No. She wanted him to talk with her, to be frank with her. And she really needed him to understand what was bothering her. He should know upfront why she had suspicions about him and the Cartside woman.

And that meant she had to share the little secret she’d been keeping since she was fourteen years old.

She gulped and got after it. “Eleven years ago, when I came for a summer visit, I went looking for you. You know how I was then, always with a thousand things I needed to tell you immediately or sooner.” She tried a laugh. It came out all strangled sounding. He didn’t laugh with her. He only waited, watching her guardedly. So she said the rest. “I ran down to the lake and I saw you sitting out on the jetty with a woman I’d never seen before.”

He knew then. “Melinda.”

She nodded. “You were laughing together. And you kissed her. I ran away, back to the house, before you could see me. I never saw her again until today.”

“You never said a word...”

She fiddled with the towel, tucking it a little tighter. “I felt...embarrassed. Confused. Angry, too, though I knew I had no right to be.”

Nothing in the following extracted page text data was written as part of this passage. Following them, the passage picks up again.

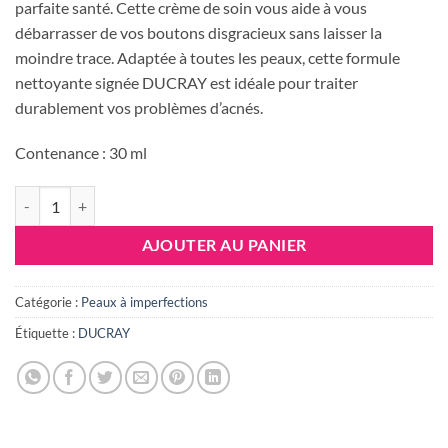
était :
est :
parfaite santé. Cette crème de soin vous aide à vous
49.229 DT.
44.100 DT
débarrasser de vos boutons disgracieux sans laisser la
moindre trace. Adaptée à toutes les peaux, cette formule
nettoyante signée DUCRAY est idéale pour traiter
durablement vos problèmes d’acnés.
Contenance : 30 ml
quantité de Ducray KERACNYL PP+ CRÈME ANTI IMPERFECTION , 3
AJOUTER AU PANIER
Catégorie :
Peaux à imperfections
Étiquette :
DUCRAY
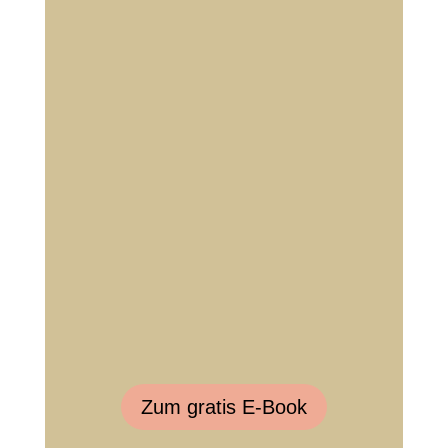
Zum gratis E-Book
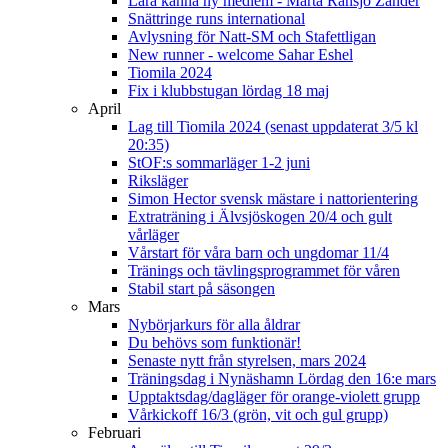
Lära känna ny medlem - Märta Ransjö Zander
Snättringe runs international
Avlysning för Natt-SM och Stafettligan
New runner - welcome Sahar Eshel
Tiomila 2024
Fix i klubbstugan lördag 18 maj
April
Lag till Tiomila 2024 (senast uppdaterat 3/5 kl
20:35)
StOF:s sommarläger 1-2 juni
Riksläger
Simon Hector svensk mästare i nattorientering
Extraträning i Älvsjöskogen 20/4 och gult
vårläger
Vårstart för våra barn och ungdomar 11/4
Tränings och tävlingsprogrammet för våren
Stabil start på säsongen
Mars
Nybörjarkurs för alla åldrar
Du behövs som funktionär!
Senaste nytt från styrelsen, mars 2024
Träningsdag i Nynäshamn Lördag den 16:e mars
Upptaktsdag/dagläger för orange-violett grupp
Vårkickoff 16/3 (grön, vit och gul grupp)
Februari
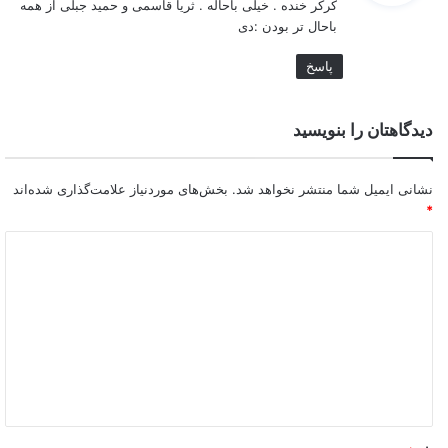
کرکر خنده . خیلی باحاله . ثریا قاسمی و حمید جبلی از همه
:
باحال تر بودن :دی
پاسخ
دیدگاهتان را بنویسید
نشانی ایمیل شما منتشر نخواهد شد.
بخش‌های موردنیاز علامت‌گذاری شده‌اند
*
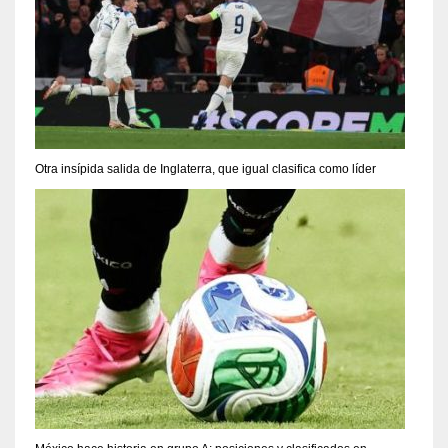
Otra insípida salida de Inglaterra, que igual clasifica como líder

He touched her then, easing a soggy curl away from her cheek with a slow caress of his index finger. Something hard and painful inside her softened, melted. “You were angry?”

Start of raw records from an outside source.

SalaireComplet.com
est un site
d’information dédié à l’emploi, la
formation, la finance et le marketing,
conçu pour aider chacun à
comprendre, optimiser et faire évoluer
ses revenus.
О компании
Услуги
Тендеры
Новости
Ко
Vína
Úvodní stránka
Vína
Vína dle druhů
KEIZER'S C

“Yes. Well, actually, I was furious. Do not ask me to explain that. I don’t think I can.”

“What else?”

“Today, before I came into the Blue Room, I heard you two talking. You sounded...affectionate toward her. You told her never to change and she laughed. I didn’t know at that moment that she was the woman from the jetty. But it was a husky, too-friendly laugh, I thought.” She straightened her shoulders. “And it bothered me. A lot.”

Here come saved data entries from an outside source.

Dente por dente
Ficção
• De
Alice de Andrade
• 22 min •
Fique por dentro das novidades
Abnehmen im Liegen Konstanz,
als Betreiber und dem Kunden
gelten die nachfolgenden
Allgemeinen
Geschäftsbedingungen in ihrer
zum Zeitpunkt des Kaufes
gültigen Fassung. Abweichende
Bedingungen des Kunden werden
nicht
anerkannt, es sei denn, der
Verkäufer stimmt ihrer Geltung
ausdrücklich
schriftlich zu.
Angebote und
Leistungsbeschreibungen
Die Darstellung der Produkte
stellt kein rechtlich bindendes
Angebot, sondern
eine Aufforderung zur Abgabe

“There’s nothing between Melinda and me.” His voice was calm. Level. “Not anymore.”

“But there was something eleven years ago?”

“Gen...”

“I want to know, Rafe. You were lovers then, is that what you’re saying?”

“For that summer, yes.”

“But how? I never saw her again, though I followed you everywhere during that visit. When did you have time to be her lover?”

He made a low sound. It might have been a chuckle. “I got away on my own now and then, believe it or not.”

“Hmph. Eloise never mentioned her. Neither did Brooke or Edward, or your mother. Were you keeping things secret, the two of you?”

“We were, yes.”

“But why?”

He frowned a little. “We always we knew it wasn’t going to last forever. She wanted to keep what we had just between us, didn’t want her parents or anyone getting ideas about some kind of future between her and me—or worse, having people deciding that I was somehow taking advantage of a nice village girl. Melinda always planned to get out, to see the world. And that fall, she did. She went to France. We drifted apart. It’s nothing mysterious.”

“And since then?”

“That first year after she left the village, I went to Paris to see her a couple of times. And then, well, she got on with her life. I had mine. I ran into her once after Paris, a chance meeting in the village about five years ago. She was home on holiday. We said hello, wished each other well. And that was it until today, when I found her waiting in the Blue Room. I was surprised to see her. When you came in, she was telling me about her shop, about how much she loves living in London.”

“All very innocent, then?”

“Gen...” His voice teased her. So did the light in his eyes. He wrapped an arm around her. She allowed him to ease her back across the bed. He braced on an elbow and gazed down at her. “Did you think I was having a little something on the side with Melinda, is that it?”

She started to deny it, just out of pride. But truth was the point here and pride only got in the way of the truth. “Well, yes. I did wonder.”

“I’m not.” He leaned closer. “You’re the only one I’m having a little something with.” He breathed the words against the still-damp skin of her throat. “Scratch that. With you, it’s a whole lot of something.” She did like the sound of that.

She liked it a lot. “Really?”

“Really.”

She knew she was blushing. “It’s only that we got married so fast...”

“We’ve known each other since you were five. Twenty years, Gen. For at least the first fifteen of those twenty, you told me all your secrets.”

She pulled a face. “Whether you wanted to hear them or not.”